● Problem description:
Every entry should come back exactly as written, minus the pictures.

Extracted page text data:
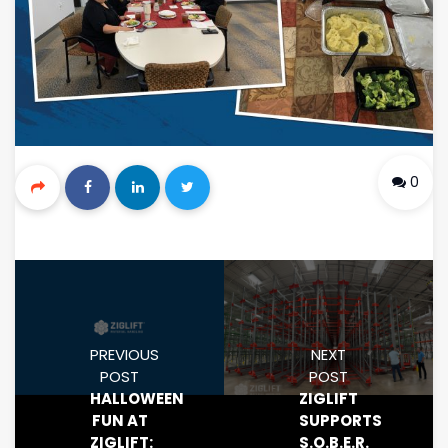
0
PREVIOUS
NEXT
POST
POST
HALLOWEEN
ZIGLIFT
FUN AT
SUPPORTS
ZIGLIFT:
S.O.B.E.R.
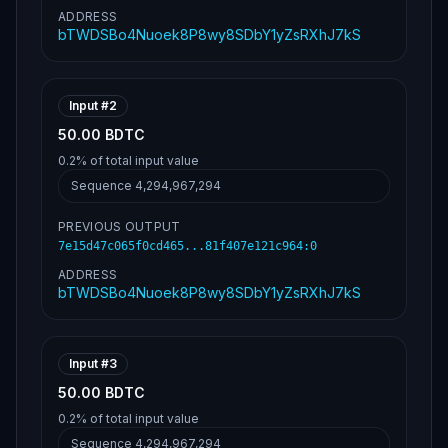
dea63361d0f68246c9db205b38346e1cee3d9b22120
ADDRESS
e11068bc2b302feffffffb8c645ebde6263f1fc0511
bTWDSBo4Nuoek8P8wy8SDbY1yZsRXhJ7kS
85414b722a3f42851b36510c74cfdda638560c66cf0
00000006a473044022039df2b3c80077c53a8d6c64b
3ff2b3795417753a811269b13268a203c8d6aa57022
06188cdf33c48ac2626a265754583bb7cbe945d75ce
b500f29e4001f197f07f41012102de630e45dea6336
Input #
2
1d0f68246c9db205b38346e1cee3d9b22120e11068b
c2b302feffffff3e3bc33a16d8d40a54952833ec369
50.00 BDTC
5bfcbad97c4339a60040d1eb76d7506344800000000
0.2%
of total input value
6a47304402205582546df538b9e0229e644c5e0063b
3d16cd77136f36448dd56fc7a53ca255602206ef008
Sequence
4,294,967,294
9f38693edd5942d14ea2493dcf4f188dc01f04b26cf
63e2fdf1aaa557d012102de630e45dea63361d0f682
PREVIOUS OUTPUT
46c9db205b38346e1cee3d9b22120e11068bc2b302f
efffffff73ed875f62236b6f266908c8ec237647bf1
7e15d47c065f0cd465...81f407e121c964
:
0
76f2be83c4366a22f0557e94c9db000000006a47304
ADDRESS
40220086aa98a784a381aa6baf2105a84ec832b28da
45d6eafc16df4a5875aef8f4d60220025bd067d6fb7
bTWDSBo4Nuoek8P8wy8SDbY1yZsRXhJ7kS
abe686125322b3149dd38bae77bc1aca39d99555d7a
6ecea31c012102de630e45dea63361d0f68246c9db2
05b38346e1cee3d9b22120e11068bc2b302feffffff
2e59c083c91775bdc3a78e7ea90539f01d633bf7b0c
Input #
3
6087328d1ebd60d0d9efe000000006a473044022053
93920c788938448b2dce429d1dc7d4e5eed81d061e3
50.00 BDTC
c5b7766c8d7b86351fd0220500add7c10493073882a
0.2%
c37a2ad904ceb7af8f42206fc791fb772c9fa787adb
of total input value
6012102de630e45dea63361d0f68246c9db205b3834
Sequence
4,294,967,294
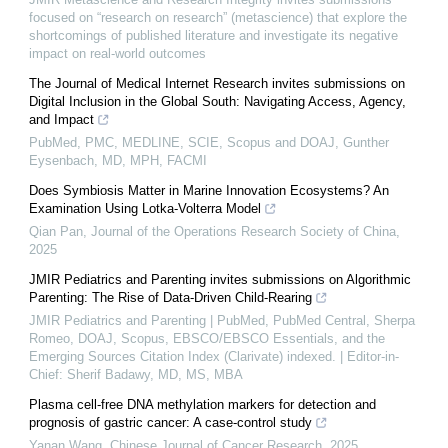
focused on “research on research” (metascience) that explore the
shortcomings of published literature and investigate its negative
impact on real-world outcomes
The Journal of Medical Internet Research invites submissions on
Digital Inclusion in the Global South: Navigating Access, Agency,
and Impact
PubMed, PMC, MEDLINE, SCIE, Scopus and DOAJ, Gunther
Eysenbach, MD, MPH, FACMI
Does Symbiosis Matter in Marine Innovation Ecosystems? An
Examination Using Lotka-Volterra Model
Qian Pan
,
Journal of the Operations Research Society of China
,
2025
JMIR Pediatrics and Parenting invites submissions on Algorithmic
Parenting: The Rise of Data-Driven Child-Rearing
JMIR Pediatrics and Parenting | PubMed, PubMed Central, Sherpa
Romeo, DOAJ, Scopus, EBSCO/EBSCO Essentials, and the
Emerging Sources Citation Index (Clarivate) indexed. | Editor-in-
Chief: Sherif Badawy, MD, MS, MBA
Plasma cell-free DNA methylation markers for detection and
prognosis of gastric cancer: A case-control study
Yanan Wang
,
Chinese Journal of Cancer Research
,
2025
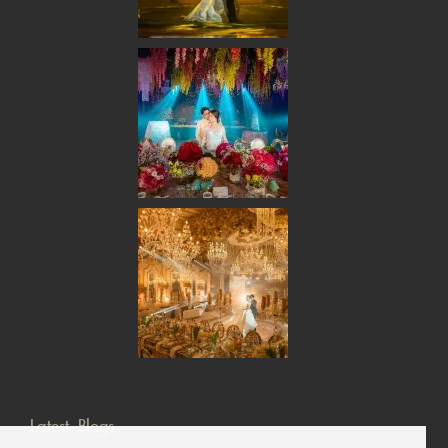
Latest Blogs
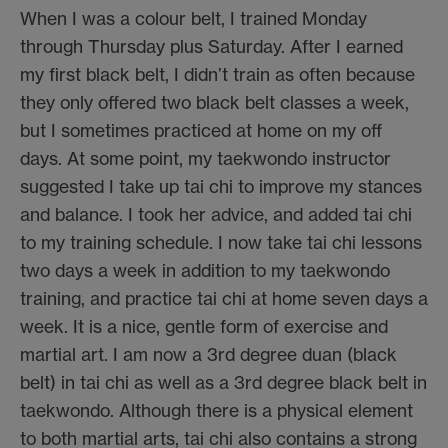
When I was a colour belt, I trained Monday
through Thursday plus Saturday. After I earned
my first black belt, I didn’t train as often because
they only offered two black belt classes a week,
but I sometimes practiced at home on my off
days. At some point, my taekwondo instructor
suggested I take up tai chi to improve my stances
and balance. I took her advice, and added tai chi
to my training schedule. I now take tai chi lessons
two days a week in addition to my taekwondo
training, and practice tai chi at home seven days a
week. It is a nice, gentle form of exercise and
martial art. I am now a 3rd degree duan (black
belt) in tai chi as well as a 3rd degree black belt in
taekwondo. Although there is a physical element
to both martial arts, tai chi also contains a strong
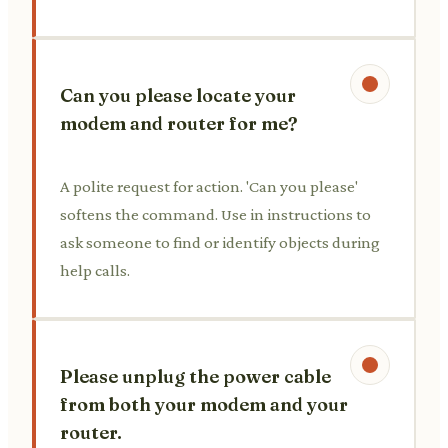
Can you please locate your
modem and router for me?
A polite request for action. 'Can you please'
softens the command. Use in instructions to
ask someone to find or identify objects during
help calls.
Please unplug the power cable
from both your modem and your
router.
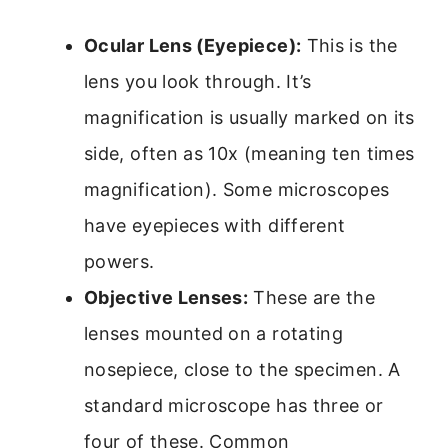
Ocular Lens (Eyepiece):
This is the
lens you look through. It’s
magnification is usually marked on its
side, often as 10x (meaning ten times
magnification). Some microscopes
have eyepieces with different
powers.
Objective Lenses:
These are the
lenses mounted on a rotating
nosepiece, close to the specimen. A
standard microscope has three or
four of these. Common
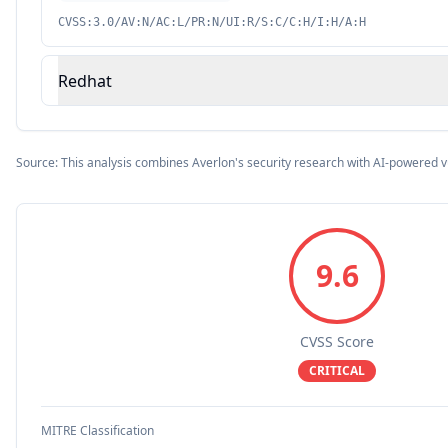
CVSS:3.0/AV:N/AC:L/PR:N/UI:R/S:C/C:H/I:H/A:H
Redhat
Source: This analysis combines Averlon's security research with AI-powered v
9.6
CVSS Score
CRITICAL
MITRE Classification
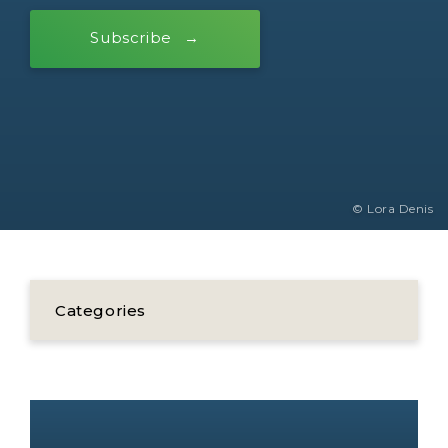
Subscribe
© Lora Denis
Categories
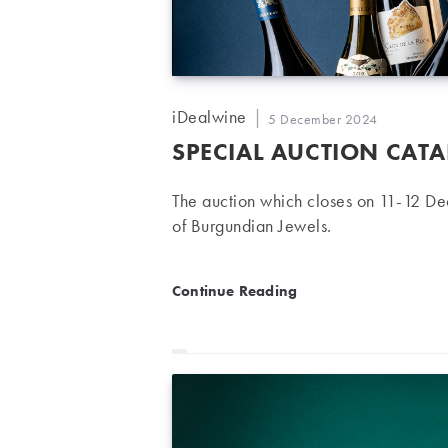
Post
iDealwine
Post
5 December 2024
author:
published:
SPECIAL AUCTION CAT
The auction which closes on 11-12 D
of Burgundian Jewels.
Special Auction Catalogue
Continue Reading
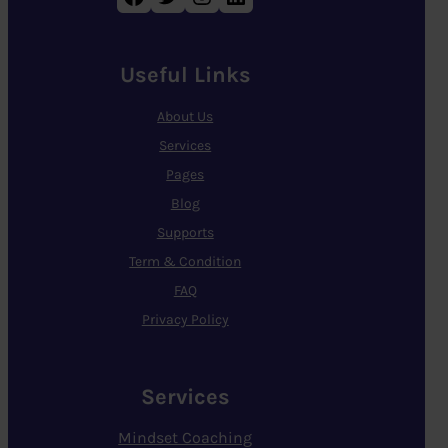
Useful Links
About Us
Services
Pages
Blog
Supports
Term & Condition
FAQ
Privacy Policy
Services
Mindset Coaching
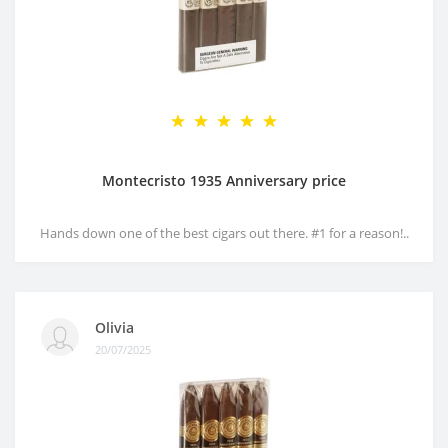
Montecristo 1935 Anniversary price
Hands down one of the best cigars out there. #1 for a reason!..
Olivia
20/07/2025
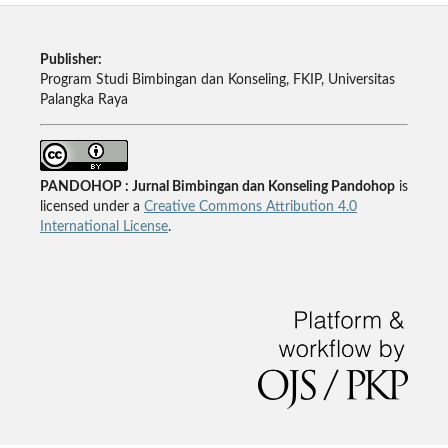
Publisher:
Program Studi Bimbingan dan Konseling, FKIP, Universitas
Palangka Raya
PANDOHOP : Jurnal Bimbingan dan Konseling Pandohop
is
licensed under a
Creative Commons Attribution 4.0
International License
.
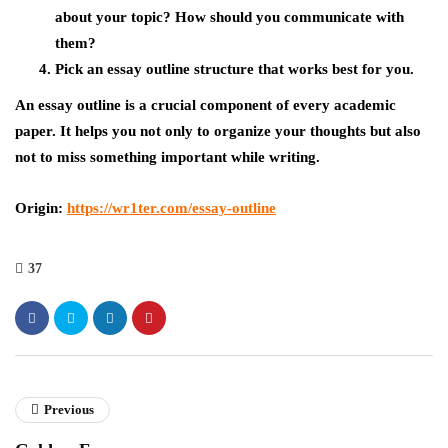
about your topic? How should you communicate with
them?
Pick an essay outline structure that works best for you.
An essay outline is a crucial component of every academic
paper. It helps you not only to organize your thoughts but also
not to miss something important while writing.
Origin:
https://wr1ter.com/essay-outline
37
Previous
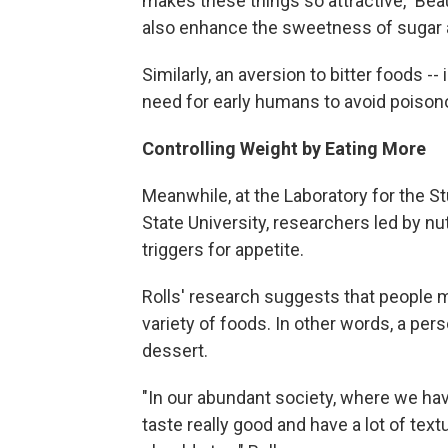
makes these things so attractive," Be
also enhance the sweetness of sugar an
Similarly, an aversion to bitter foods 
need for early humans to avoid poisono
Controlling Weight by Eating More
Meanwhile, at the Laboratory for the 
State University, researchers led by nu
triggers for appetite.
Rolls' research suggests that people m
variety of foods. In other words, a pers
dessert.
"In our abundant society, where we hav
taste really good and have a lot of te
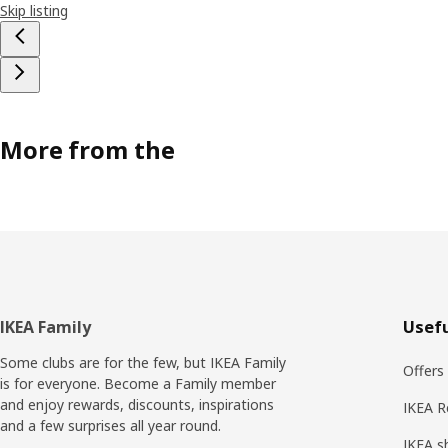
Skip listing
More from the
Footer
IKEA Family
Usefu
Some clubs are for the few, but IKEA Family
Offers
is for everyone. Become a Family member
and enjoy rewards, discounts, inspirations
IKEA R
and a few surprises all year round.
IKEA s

● Result:
0
PREVIOUS
NEXT
POST
POST
HALLOWEEN
ZIGLIFT
FUN AT
SUPPORTS
ZIGLIFT:
S.O.B.E.R.
dea63361d0f68246c9db205b38346e1cee3d9b22120
ADDRESS
e11068bc2b302feffffffb8c645ebde6263f1fc0511
bTWDSBo4Nuoek8P8wy8SDbY1yZsRXhJ7kS
85414b722a3f42851b36510c74cfdda638560c66cf0
00000006a473044022039df2b3c80077c53a8d6c64b
3ff2b3795417753a811269b13268a203c8d6aa57022
06188cdf33c48ac2626a265754583bb7cbe945d75ce
b500f29e4001f197f07f41012102de630e45dea6336
Input #
2
1d0f68246c9db205b38346e1cee3d9b22120e11068b
c2b302feffffff3e3bc33a16d8d40a54952833ec369
50.00 BDTC
5bfcbad97c4339a60040d1eb76d7506344800000000
0.2%
of total input value
6a47304402205582546df538b9e0229e644c5e0063b
3d16cd77136f36448dd56fc7a53ca255602206ef008
Sequence
4,294,967,294
9f38693edd5942d14ea2493dcf4f188dc01f04b26cf
63e2fdf1aaa557d012102de630e45dea63361d0f682
PREVIOUS OUTPUT
46c9db205b38346e1cee3d9b22120e11068bc2b302f
efffffff73ed875f62236b6f266908c8ec237647bf1
7e15d47c065f0cd465...81f407e121c964
:
0
76f2be83c4366a22f0557e94c9db000000006a47304
ADDRESS
40220086aa98a784a381aa6baf2105a84ec832b28da
45d6eafc16df4a5875aef8f4d60220025bd067d6fb7
bTWDSBo4Nuoek8P8wy8SDbY1yZsRXhJ7kS
abe686125322b3149dd38bae77bc1aca39d99555d7a
6ecea31c012102de630e45dea63361d0f68246c9db2
05b38346e1cee3d9b22120e11068bc2b302feffffff
2e59c083c91775bdc3a78e7ea90539f01d633bf7b0c
Input #
3
6087328d1ebd60d0d9efe000000006a473044022053
93920c788938448b2dce429d1dc7d4e5eed81d061e3
50.00 BDTC
c5b7766c8d7b86351fd0220500add7c10493073882a
0.2%
c37a2ad904ceb7af8f42206fc791fb772c9fa787adb
of total input value
6012102de630e45dea63361d0f68246c9db205b3834
Sequence
4,294,967,294
focused on “research on research” (metascience) that explore the
shortcomings of published literature and investigate its negative
impact on real-world outcomes
The Journal of Medical Internet Research invites submissions on
Digital Inclusion in the Global South: Navigating Access, Agency,
and Impact
PubMed, PMC, MEDLINE, SCIE, Scopus and DOAJ, Gunther
Eysenbach, MD, MPH, FACMI
Does Symbiosis Matter in Marine Innovation Ecosystems? An
Examination Using Lotka-Volterra Model
Qian Pan
,
Journal of the Operations Research Society of China
,
2025
JMIR Pediatrics and Parenting invites submissions on Algorithmic
Parenting: The Rise of Data-Driven Child-Rearing
JMIR Pediatrics and Parenting | PubMed, PubMed Central, Sherpa
Romeo, DOAJ, Scopus, EBSCO/EBSCO Essentials, and the
Emerging Sources Citation Index (Clarivate) indexed. | Editor-in-
Chief: Sherif Badawy, MD, MS, MBA
Plasma cell-free DNA methylation markers for detection and
prognosis of gastric cancer: A case-control study
Yanan Wang
,
Chinese Journal of Cancer Research
,
2025
Latest Blogs
When I was a colour belt, I trained Monday
through Thursday plus Saturday. After I earned
my first black belt, I didn’t train as often because
they only offered two black belt classes a week,
but I sometimes practiced at home on my off
days. At some point, my taekwondo instructor
suggested I take up tai chi to improve my stances
and balance. I took her advice, and added tai chi
to my training schedule. I now take tai chi lessons
two days a week in addition to my taekwondo
training, and practice tai chi at home seven days a
week. It is a nice, gentle form of exercise and
martial art. I am now a 3rd degree duan (black
belt) in tai chi as well as a 3rd degree black belt in
taekwondo. Although there is a physical element
to both martial arts, tai chi also contains a strong
Can you please locate your
modem and router for me?
A polite request for action. 'Can you please'
softens the command. Use in instructions to
ask someone to find or identify objects during
help calls.
Please unplug the power cable
from both your modem and your
router.
Ocular Lens (Eyepiece):
This is the
lens you look through. It’s
magnification is usually marked on its
side, often as 10x (meaning ten times
magnification). Some microscopes
have eyepieces with different
powers.
Objective Lenses:
These are the
lenses mounted on a rotating
nosepiece, close to the specimen. A
standard microscope has three or
four of these. Common
CVSS:3.0/AV:N/AC:L/PR:N/UI:R/S:C/C:H/I:H/A:H
Redhat
Source: This analysis combines Averlon's security research with AI-powered v
9.6
CVSS Score
CRITICAL
MITRE Classification
Subscribe
© Lora Denis
Categories
Post
iDealwine
Post
5 December 2024
author:
published:
SPECIAL AUCTION CAT
The auction which closes on 11-12 D
of Burgundian Jewels.
Special Auction Catalogue
Continue Reading
Useful Links
About Us
Services
Pages
Blog
Supports
Term & Condition
FAQ
Privacy Policy
Services
Mindset Coaching
Montecristo 1935 Anniversary price
Hands down one of the best cigars out there. #1 for a reason!..
Olivia
20/07/2025
Publisher:
Program Studi Bimbingan dan Konseling, FKIP, Universitas
Palangka Raya
PANDOHOP : Jurnal Bimbingan dan Konseling Pandohop
is
licensed under a
Creative Commons Attribution 4.0
International License
.
about your topic? How should you communicate with
them?
Pick an essay outline structure that works best for you.
An essay outline is a crucial component of every academic
paper. It helps you not only to organize your thoughts but also
not to miss something important while writing.
Origin:
https://wr1ter.com/essay-outline
37
Previous
makes these things so attractive," Be
also enhance the sweetness of sugar an
Similarly, an aversion to bitter foods 
need for early humans to avoid poisono
Controlling Weight by Eating More
Meanwhile, at the Laboratory for the 
State University, researchers led by nu
triggers for appetite.
Rolls' research suggests that people m
variety of foods. In other words, a pers
dessert.
"In our abundant society, where we hav
taste really good and have a lot of te
Skip listing
More from the
Footer
IKEA Family
Usefu
Some clubs are for the few, but IKEA Family
Offers
is for everyone. Become a Family member
and enjoy rewards, discounts, inspirations
IKEA R
and a few surprises all year round.
IKEA s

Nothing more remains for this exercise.